Por aproximadamente unos 15 minutos José condujo sobre lo que parecía ser la vía principal de acceso a Rio Negro. Luego dejó esa carretera para ir por una vía más rudimentaria y angosta. El camino era polvoriento, con muchos huecos y piedras. No se veía más que montañas y tierras de cultivo. Por sobre aquella carretera viajaron un poco más de media hora. Luego José estacionó el Jeep frente a una vivienda, bajó del carro y Francisco le siguió. En aquel punto no había más que esa casa y unas vacas pastando dentro de un lote alambrado. José le dio pausa al silencio para pedirle a Francisco que lo esperara cerca del Jeep, que regresaría en unos minutos para continuar el camino. José entró en la casa y luego de unos minutos salió con un costal en la mano, caminó hasta la parte trasera del Jeep, sacó varios paquetes de arroz y harina y los puso dentro del costal. Luego le dijo a Francisco que tenían que seguir el camino a pie, porque para llegar al rancho a donde ellos se dirigían había un único camino de acceso y era demasiado estrecho para seguir en el vehículo. Francisco tomó su equipaje del Jeep y con cierto desconsuelo por tener que seguir el camino a pie bajo el solazo de ese día, siguió a José sin decir palabra alguna.
–Hemos caminado unos treinta minutos, tal vez más y aún no veo la casa. ¿Falta mucho para llegar? –Preguntó Francisco al ver que caminaban y caminaban y, ni señas había de vivienda alguna por la zona.
–Ya falta poco –contestó José.
–Estoy pensando –comentó Francisco– que las personas exageraron en la descripción de Rio Negro y su clima. Por aquí todo parece más el paisaje seco y caluroso de un desierto que el de una fresca y primaveral pradera.
–No sé qué le habrán contado de esta tierra –replicó José–. Pero le aseguro que no encontrará un mejor lugar para vivir, muchacho. Es mejor no dejarse llevar por primeras impresiones.
–Por favor, no mal interprete mis palabras –dijo Francisco–. Me disculpo si estoy siendo fastidioso y repetitivo. Tal vez el que está exagerando soy yo por mi falta de costumbre al clima del sector. Y, como usted dijo, ya me acostumbraré.
–Le entiendo. A todos nos pasa lo mismo recién llegamos.
–Pensé que usted era de aquí.
–Como si lo fuera, Francisco, como si lo fuera.
–Arturo, el hombre del hostal en el pueblo que me contactó con usted, nunca me comentó que usted no era de por aquí. Dijo que usted es de las personas que más conoce esta zona, especialmente el área a donde yo quiero ir.
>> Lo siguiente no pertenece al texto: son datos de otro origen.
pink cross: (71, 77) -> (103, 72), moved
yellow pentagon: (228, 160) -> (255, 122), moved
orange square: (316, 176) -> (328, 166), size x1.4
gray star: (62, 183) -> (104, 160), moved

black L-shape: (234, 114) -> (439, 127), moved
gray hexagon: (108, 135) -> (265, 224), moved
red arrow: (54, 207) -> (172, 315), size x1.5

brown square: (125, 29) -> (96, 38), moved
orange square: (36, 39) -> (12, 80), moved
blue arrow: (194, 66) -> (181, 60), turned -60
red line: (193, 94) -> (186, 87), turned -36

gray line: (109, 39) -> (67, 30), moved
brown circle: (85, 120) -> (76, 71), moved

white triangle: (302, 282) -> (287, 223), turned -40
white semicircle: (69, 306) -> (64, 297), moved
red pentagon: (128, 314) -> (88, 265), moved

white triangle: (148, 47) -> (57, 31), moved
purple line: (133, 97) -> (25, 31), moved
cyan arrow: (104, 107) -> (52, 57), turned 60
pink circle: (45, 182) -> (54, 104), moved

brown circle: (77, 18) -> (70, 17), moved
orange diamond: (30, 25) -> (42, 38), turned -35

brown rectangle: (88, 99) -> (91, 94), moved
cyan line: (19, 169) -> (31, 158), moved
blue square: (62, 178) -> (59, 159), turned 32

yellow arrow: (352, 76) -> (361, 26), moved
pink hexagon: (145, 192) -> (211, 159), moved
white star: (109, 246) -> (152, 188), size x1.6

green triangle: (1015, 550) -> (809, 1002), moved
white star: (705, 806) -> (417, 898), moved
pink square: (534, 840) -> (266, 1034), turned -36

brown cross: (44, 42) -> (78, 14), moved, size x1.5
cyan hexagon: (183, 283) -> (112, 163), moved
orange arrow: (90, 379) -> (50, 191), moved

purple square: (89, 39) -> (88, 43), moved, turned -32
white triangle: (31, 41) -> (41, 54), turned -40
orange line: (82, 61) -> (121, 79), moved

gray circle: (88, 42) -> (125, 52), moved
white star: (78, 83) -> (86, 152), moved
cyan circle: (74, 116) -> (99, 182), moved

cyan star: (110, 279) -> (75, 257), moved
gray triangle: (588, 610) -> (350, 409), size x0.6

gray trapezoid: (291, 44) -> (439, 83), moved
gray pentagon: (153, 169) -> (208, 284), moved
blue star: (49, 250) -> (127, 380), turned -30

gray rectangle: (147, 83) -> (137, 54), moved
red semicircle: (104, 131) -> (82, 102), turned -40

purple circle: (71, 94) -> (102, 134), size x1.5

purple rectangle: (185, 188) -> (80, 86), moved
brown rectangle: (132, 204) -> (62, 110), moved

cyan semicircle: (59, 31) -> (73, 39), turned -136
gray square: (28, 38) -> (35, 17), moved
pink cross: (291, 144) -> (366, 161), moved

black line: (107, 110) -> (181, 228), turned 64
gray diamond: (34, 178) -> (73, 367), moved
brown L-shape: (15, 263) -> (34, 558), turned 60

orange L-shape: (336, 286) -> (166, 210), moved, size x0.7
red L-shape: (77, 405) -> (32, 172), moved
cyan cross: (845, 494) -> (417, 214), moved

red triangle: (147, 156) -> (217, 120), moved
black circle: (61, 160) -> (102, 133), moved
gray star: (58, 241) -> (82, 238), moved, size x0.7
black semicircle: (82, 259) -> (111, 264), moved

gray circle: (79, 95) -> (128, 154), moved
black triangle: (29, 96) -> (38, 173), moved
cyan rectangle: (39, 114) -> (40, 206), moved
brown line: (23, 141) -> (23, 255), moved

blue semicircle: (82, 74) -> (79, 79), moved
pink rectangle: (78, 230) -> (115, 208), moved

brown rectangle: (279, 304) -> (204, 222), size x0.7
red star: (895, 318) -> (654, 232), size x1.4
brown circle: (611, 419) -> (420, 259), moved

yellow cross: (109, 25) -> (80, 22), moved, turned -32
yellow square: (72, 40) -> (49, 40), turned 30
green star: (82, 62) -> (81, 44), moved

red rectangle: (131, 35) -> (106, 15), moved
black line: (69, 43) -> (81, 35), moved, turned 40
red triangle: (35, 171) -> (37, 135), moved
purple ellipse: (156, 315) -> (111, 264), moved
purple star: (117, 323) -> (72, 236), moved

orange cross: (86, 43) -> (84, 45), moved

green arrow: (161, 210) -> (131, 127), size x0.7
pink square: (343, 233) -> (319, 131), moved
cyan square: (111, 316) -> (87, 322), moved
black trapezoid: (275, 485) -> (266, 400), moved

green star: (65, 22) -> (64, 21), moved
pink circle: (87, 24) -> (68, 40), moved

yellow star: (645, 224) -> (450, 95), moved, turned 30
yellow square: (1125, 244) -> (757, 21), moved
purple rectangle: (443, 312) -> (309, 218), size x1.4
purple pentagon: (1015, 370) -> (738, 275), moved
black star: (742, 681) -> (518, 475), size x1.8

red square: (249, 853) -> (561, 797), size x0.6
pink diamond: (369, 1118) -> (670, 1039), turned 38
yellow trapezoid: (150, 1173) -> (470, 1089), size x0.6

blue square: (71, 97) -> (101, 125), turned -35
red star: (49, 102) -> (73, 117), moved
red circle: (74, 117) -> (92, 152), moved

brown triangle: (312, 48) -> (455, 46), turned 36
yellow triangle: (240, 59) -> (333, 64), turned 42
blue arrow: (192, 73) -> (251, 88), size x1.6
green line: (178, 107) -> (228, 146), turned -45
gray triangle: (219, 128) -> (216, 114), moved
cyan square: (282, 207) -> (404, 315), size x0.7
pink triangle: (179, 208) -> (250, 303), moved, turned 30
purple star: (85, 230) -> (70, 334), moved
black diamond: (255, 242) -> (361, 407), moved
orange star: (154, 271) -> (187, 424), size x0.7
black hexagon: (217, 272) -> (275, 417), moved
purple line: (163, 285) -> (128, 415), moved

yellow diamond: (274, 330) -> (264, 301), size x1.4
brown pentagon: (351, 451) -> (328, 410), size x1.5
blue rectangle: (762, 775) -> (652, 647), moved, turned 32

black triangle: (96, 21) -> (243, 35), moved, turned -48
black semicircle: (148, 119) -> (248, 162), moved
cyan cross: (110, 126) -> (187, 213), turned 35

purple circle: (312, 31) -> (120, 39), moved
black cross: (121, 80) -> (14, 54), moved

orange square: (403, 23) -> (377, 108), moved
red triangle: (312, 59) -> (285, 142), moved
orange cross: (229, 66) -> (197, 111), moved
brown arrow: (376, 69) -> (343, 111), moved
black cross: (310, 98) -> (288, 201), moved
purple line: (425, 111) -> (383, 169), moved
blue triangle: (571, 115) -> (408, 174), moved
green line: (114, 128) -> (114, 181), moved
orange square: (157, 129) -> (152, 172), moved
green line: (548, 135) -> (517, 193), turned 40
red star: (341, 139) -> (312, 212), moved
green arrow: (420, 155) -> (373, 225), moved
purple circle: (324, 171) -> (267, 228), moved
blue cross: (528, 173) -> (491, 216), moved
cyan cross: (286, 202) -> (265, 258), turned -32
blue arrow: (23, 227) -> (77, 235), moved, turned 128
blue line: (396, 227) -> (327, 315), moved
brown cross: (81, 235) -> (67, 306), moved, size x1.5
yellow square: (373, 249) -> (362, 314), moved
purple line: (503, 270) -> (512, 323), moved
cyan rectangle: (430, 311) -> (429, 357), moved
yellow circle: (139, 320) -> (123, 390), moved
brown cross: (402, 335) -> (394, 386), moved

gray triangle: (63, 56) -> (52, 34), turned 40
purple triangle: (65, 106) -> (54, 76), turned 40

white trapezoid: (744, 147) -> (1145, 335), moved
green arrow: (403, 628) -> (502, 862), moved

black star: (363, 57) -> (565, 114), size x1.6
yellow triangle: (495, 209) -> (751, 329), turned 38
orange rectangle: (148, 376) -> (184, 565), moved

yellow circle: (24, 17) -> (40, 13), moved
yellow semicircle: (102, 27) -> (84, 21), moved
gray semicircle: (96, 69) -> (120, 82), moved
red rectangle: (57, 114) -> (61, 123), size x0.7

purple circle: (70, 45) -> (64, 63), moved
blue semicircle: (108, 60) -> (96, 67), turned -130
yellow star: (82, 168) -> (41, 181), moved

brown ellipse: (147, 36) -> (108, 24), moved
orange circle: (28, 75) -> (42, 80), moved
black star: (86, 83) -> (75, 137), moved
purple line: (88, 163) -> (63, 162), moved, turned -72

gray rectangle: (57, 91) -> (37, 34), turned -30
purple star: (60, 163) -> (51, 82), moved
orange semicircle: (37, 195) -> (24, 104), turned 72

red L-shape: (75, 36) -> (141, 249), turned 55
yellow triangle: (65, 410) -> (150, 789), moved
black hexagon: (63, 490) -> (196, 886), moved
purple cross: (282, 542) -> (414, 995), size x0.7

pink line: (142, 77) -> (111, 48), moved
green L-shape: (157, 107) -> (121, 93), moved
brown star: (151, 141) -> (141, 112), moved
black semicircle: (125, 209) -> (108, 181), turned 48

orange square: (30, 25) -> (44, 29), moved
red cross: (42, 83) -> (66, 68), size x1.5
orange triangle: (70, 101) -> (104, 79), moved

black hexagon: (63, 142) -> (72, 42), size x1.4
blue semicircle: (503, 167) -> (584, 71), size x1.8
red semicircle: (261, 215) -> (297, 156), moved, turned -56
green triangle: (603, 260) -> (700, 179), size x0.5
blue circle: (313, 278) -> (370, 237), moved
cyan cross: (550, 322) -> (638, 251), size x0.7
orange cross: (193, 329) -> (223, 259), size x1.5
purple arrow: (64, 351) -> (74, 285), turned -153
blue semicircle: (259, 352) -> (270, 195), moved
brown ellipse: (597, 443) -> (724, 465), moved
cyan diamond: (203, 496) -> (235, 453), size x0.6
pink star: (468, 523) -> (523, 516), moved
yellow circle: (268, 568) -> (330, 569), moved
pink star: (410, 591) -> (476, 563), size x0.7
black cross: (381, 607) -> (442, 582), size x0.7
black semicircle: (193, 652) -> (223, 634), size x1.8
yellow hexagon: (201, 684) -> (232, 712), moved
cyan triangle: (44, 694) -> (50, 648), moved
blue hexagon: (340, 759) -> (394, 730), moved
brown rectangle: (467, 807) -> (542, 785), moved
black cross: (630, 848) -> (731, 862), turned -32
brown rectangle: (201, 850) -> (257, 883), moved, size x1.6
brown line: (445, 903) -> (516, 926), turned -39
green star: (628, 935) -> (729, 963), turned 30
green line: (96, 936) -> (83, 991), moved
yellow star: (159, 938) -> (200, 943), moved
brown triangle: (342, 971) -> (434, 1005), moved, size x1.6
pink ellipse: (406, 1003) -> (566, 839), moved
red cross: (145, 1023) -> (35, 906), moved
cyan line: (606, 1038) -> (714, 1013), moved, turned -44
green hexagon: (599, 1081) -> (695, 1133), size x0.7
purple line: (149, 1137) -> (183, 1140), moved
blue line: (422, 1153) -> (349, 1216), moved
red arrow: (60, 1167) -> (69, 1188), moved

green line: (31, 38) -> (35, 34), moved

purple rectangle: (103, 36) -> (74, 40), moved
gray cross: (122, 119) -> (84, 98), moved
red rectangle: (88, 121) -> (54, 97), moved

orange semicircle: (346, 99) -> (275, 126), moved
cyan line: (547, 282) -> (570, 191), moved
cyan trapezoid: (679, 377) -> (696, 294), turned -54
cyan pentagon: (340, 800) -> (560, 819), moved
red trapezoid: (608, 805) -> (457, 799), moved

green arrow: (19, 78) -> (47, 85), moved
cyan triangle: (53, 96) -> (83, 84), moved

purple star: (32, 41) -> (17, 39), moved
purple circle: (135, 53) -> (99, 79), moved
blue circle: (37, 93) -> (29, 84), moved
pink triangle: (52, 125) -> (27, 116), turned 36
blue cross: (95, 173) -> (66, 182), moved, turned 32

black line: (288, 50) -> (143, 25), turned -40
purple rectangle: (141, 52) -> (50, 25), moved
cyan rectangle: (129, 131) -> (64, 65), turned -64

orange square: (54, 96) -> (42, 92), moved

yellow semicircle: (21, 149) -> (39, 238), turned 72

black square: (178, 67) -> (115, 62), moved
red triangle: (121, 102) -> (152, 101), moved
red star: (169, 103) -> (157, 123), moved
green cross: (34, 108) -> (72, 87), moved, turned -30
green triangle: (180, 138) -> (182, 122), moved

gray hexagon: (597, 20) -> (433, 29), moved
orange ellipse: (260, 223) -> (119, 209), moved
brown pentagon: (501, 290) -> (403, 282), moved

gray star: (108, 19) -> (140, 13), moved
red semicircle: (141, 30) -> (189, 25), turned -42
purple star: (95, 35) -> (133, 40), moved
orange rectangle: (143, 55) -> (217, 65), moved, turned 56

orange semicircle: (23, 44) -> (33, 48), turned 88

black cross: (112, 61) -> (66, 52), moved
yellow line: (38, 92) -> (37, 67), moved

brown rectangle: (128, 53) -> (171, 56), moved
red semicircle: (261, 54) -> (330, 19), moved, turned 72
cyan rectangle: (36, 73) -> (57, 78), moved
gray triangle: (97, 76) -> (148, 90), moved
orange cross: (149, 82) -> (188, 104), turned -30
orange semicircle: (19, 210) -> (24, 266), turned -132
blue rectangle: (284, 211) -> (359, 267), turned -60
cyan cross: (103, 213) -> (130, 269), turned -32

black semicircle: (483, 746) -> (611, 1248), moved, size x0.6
Por eso me sugirió que lo contactara. ¿De dónde es usted, José?
–Vengo del sur, pero desde mi llegada hasta la fecha ya han pasado unos añitos. Ahora me siento de aquí. Ya hemos llegado, Francisco.
–¿Llegamos? Pero no veo el rancho.
–Está justo detrás de esa cerca de madera, entre esos árboles a su izquierda. Hay muchos árboles y por eso no ve el rancho.
–Todo luce muy diferente aquí. La vegetación es más verde y la temperatura es más fresca. ¿Cuánto hemos subido? Todo el paisaje cambió mucho entre el pueblo y esta zona. Nunca había visto tantos tipos de plantas en un mismo lugar. ¡Qué cantidad de mariposas revoloteando por todo lado!Se respira mejor ¿sabe? Es más fácil para mí respirar y huele a… no sé, pero es algo dulce que no puedo describir con mis palabras. Me gusta. Es muy agradable aquí.
–Eso que usted no puede describir es el olor a flores y fruta madura –dijo José mientras abría un portón de madera grande que marcaba la entrada al rancho.
No había ningún nombre en la entrada o alguna otra señal para indicar que en ese lugar había una casa. Estaba muy oculta entre árboles y un enorme guadual que se extendía sobre el sendero hasta muy arriba.
Pasando el portón había un sendero que conducía a la casa que estaba a unos cuantos metros de la entrada desde donde se podía apreciar la enorme y vieja casa. A la derecha del sendero había una especie de charco grande donde unos patos estaban en busca de comida. La temperatura era más fresca y agradable, generaba una sensación de alivio al fatigado Francisco que estaba muy agotado por el agresivo calor de la tarde y el largo viaje. Justo en la entrada de la casa había un jardín muy bien cuidado con gran variedad de flores. Había flores por doquier. Desde afuera, la casa en absoluto parecía un rancho. Francisco estaba sorprendido con tanto esplendor.